The words, question or statement, filled her with anger. She would not trust herself to protest or deny. "I don't know much about them," she said.

"That's a pity," said Peter coolly. "The more you know em the more you have to love em. Yet you could love them for all sorts of things without knowing them, I'd have thought."

She said nothing.

"For their beauty, now. That's worth loving. Look at this one--you're a beauty all right, aren't you, my pretty? Not many girls to match you."

He paused, and ran his finger down the bird's throat and breast.

"Perhaps you don't think she's beautiful," he said to Helen.

"Yes, she's beautiful," said Helen, with a difficulty that sounded like reluctance.

"Ah, you don't think so. You ought to see her flying. You shall some day. When her hurt's mended she'll fly--I'll let her go."
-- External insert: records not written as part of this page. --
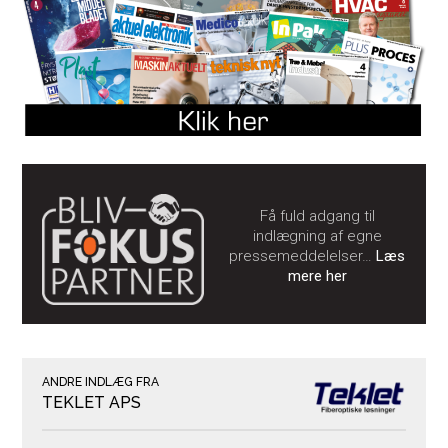
Få fuld adgang til
indlægning af egne
pressemeddelelser…
Læs
mere her
ANDRE INDLÆG FRA
TEKLET APS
"Perhaps she won't go," said Helen.

"Oh, yes, she will. How can she stop in a place like this? This is no air for her--she must fly in her own."

"You'll be sorry to see her go," said Helen.

"To see her free? No, not a bit. I want her to fly. Why should I keep her? I'd not let her keep me. I'd hate her for it. Why should I make her hate me?"

"Perhaps she wouldn't," said Helen, in a low voice.

"Oh, I expect she would. Ungrateful little beggar. I've saved her life, and she ought to know she belongs to me. So she might stay out of grat.i.tude. But she'd come to hate me for it, all the same. Not at first; after a bit. Because we change. Bound to, aren't we?"

"Perhaps."

"I know I do. We can none of us stay what we were. You haven't either."

"You haven't much to go by," said Helen.

"Seven minutes at the door, wasn't it? This time it's been seven days."

"Yes."

"It's a long time for me," said Peter.

"It's not much out of a lifetime."

"No. But suppose it were more than seven days?"

Helen looked at him and said slowly, "It will be, won't it? You won't be able to go to-morrow."

"No," said Peter, "not to-morrow, or next day perhaps. Perhaps I won't be able to go for the rest of my life."

This time Helen looked at him and said nothing.

Peter stroked his bird and whistled his tune and stopped abruptly and said, "Will you marry me, Helen?"

"I'd rather die," said Helen.

And she got up and went out of the room.